# nerite snails



## Min (Jan 18, 2010)

So I've been thinking of getting some snails for my tanks. Before I get any I have a few ????

#1 do they crawl out of water or do they stay below the water level ? The reason I'm asking is because my one tank is divided. I'm wondering if it would crawl over my divider.

#2 would 2 in a 6 gal divided tank be too much?


----------



## kelly528 (Aug 31, 2009)

They will crawl out of the water when parameters change, but usually they only go just above the surface then slowly ease themselves back in over the course of a day. This is common when you first acclimate them. Also, if your pH crashes, etc they will crawl above the waterline so if you ever open your tank lid to see the nerites hanging out up there, check your water ASAP! My nerites have tipped me off a few times to water quality disasters I wouldn't have noticed other wise.

But once they are settled they won't crawl out.

And yes I think 2 in a 6g divided would be okay. Fully stocked but okay.


----------



## Min (Jan 18, 2010)

kelly528 said:


> They will crawl out of the water when parameters change, but usually they only go just above the surface then slowly ease themselves back in over the course of a day. This is common when you first acclimate them. Also, if your pH crashes, etc they will crawl above the waterline so if you ever open your tank lid to see the nerites hanging out up there, check your water ASAP! My nerites have tipped me off a few times to water quality disasters I wouldn't have noticed other wise.
> 
> But once they are settled they won't crawl out.
> 
> And yes I think 2 in a 6g divided would be okay. Fully stocked but okay.

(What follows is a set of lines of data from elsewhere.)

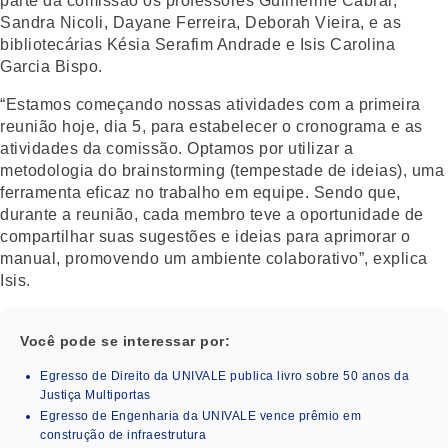
parte da comissão os professores Guilherme Cabral,
Sandra Nicoli, Dayane Ferreira, Deborah Vieira, e as
bibliotecárias Késia Serafim Andrade e Isis Carolina
Garcia Bispo.
“Estamos começando nossas atividades com a primeira
reunião hoje, dia 5, para estabelecer o cronograma e as
atividades da comissão. Optamos por utilizar a
metodologia do brainstorming (tempestade de ideias), uma
ferramenta eficaz no trabalho em equipe. Sendo que,
durante a reunião, cada membro teve a oportunidade de
compartilhar suas sugestões e ideias para aprimorar o
manual, promovendo um ambiente colaborativo”, explica
Isis.
Você pode se interessar por:
Egresso de Direito da UNIVALE publica livro sobre 50 anos da
Justiça Multiportas
Egresso de Engenharia da UNIVALE vence prêmio em
construção de infraestrutura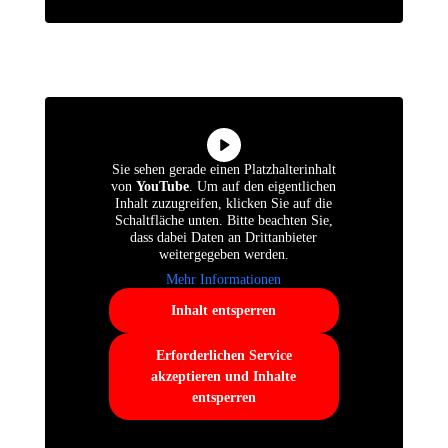
Sie sehen gerade einen Platzhalterinhalt
von
YouTube
. Um auf den eigentlichen
Inhalt zuzugreifen, klicken Sie auf die
Schaltfläche unten. Bitte beachten Sie,
dass dabei Daten an Drittanbieter
weitergegeben werden.
Mehr Informationen
Inhalt entsperren
Erforderlichen Service
akzeptieren und Inhalte
entsperren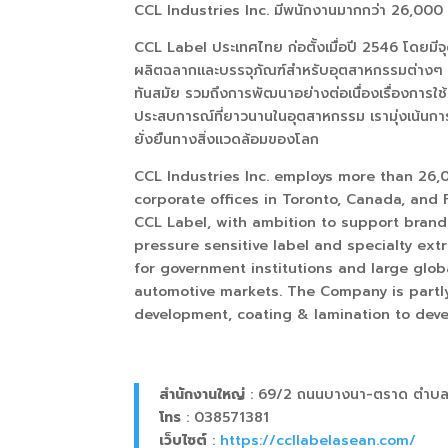
CCL Industries Inc.
มีพนักงานมากกว่า
26,00
CCL Label
ประเทศไทย ก่อตั้งเมื่อปี
2546
โดยมีจุ
ผลิตฉลากและบรรจุภัณฑ์สำหรับอุตสาหกรรมต่างๆ เช่
ทันสมัย รวมถึงการพัฒนาอย่างต่อเนื่องเรื่องการใ
ประสบการณ์ที่ยาวนานในอุตสาหกรรม เรามุ่งเน้นกา
ยั่งยืนทางสิ่งแวดล้อมของโลก
CCL Industries Inc. employs more than 26,
corporate offices in Toronto, Canada, an
CCL Label, with ambition to support brand 
pressure sensitive label and specialty extr
for government institutions and large glo
automotive markets. The Company is partly
development, coating & lamination to deve
สำนักงานใหญ่
: 69/2
ถนนบางนา-ตราด ตำบลบ
โทร
: 038571381
เว็บไซต์
:
https://ccllabelasean.com/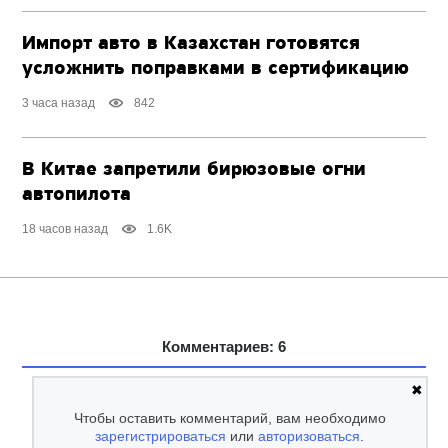
Импорт авто в Казахстан готовятся
усложнить поправками в сертификацию
3 часа назад
842
В Китае запретили бирюзовые огни
автопилота
18 часов назад
1.6K
Комментариев: 6
✖
Чтобы оставить комментарий, вам необходимо
зарегистрироваться
или
авторизоваться
.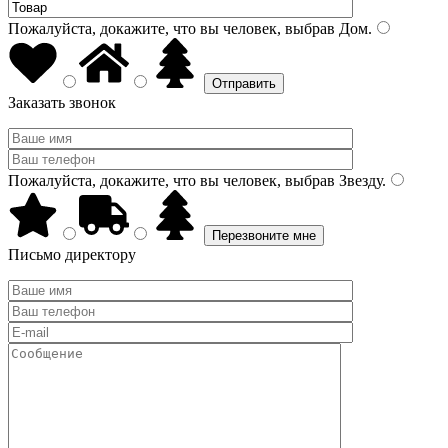
Пожалуйста, докажите, что вы человек, выбрав
Дом
.
Заказать звонок
Пожалуйста, докажите, что вы человек, выбрав
Звезду
.
Письмо директору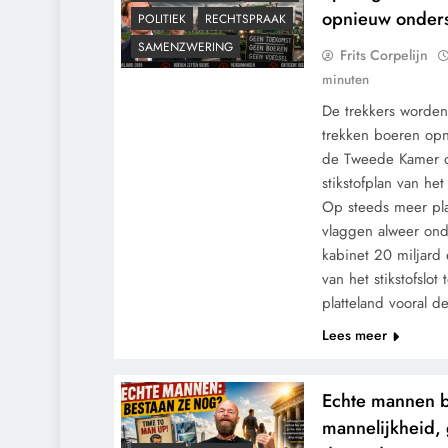
opnieuw onder
POLITIEK
RECHTSPRAAK
SAMENZWERING
Frits Corpelijn
minuten
De trekkers worde
trekken boeren op
de Tweede Kamer d
stikstofplan van he
Op steeds meer pl
vlaggen alweer ond
kabinet 20 miljard
van het stikstofslot
platteland vooral 
Lees meer
Echte mannen 
mannelijkheid, 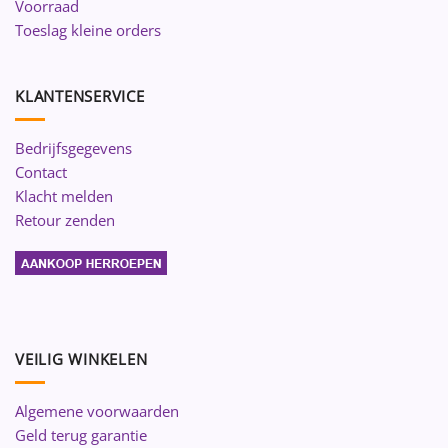
Voorraad
Toeslag kleine orders
KLANTENSERVICE
Bedrijfsgegevens
Contact
Klacht melden
Retour zenden
VEILIG WINKELEN
Algemene voorwaarden
Geld terug garantie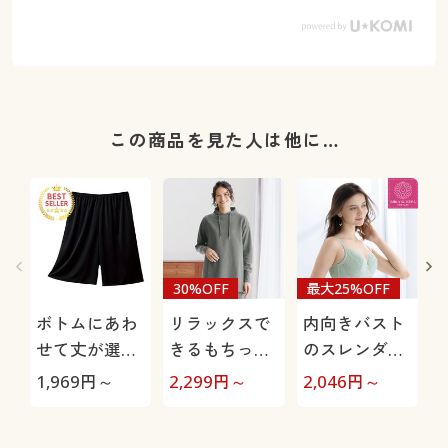
この商品を見た人は他に…
30%OFF
最大25%OFF
ボトムにあわ
リラックスで
内向きバスト
せて丈が選べ
きるもちっと
のスレンダー
るキュロット
プルオーバー
フィット®ブ
1,969
円～
2,299
円～
2,046
円～
3
ペチコート(ペ
(ルームウェ
ラ(ソフトワイ
チパンツ)(吸
ア)
ヤー入り・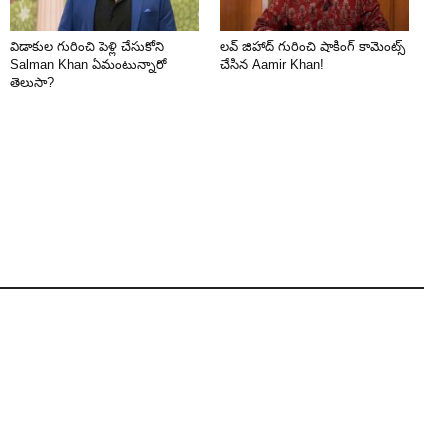
విడాకుల గురించి పెళ్లి చేసుకోని
లవ్ జిహాద్ గురించి షాకింగ్ కామెంట్స్
Salman Khan ఏమంటున్నారో
చేసిన Aamir Khan!
తెలుసా?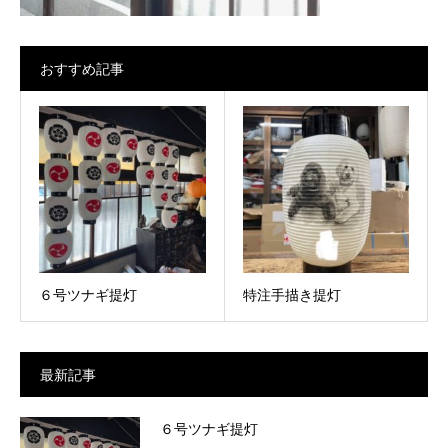
おすすめ記事
６号ツナギ提灯
特注手描き提灯
最新記事
６号ツナギ提灯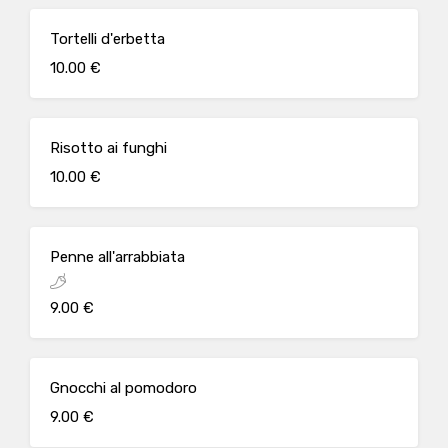
Tortelli d'erbetta
10.00 €
Risotto ai funghi
10.00 €
Penne all'arrabbiata
9.00 €
Gnocchi al pomodoro
9.00 €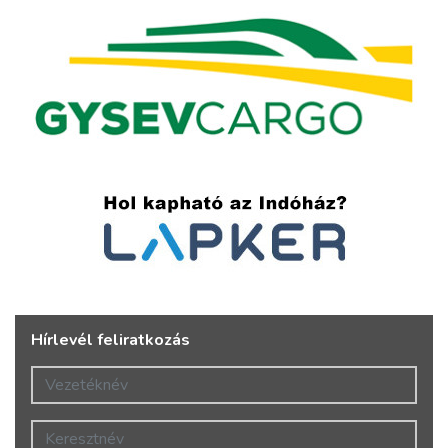
Hírlevél feliratkozás
Vezetéknév
Keresztnév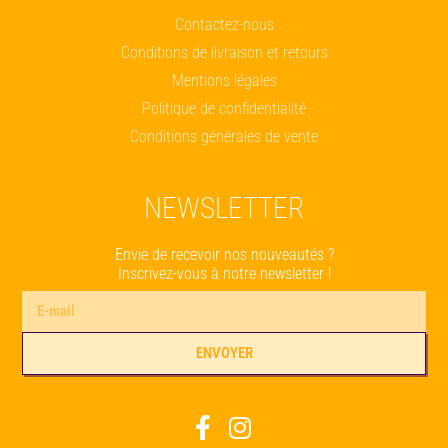
Contactez-nous
Conditions de livraison et retours
Mentions légales
Politique de confidentialité
Conditions générales de vente
NEWSLETTER
Envie de recevoir nos nouveautés ?
Inscrivez-vous à notre newsletter !
ENVOYER
Alternative:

Do they need air from an air stone? I currently am not using any & that would be something to consider.


----------



## Gralius (Aug 5, 2009)

They don't need air pump if water quality is OK and rich with oxygen.


----------



## Min (Jan 18, 2010)

So I ended up getting 5 of these.

http://www.freshmarine.com/bumble-bee-snail.html


----------



## Min (Jan 18, 2010)

Errr think I will be calling to cancel my order. I had thought I saw on a site somewhere that they could live in freshwater. The more I look it seems they r saltwater snails


----------



## Hadouken441 (Jan 27, 2010)

They can live in fresh water. They BREED is brackish water


----------



## Min (Jan 18, 2010)

Hadouken441 said:


> They can live in fresh water. They BREED is brackish water


Oh yay! I was comparing the nerite & bumble bee snail & they seemed to be very similar. I thought these would be perfect because they r cute but also they only get about 1/2 inch in size. I was also thinking since they are omnivores that they would help clean up the wasted fish food.


----------



## kelly528 (Aug 31, 2009)

Hadouken441 said:


> They can live in fresh water. They BREED is brackish water


 
Hadouken, are you talking nerite snails, bumblebee snails or both?


----------



## Min (Jan 18, 2010)

So I cancelled the bumble bee snails. Apparently they r strickly saltwater . I ended up getting nerites. I had a thought a bit ago. I don't know what kind of water they are in right now. I don't want to kill my bettas by dumping saltwater in their tanks. Any suggestions?
_Posted via Mobile Device_


----------



## Nachoqtpie (Apr 9, 2010)

Pick them up and put them in the tank. They're not going to bite you.


----------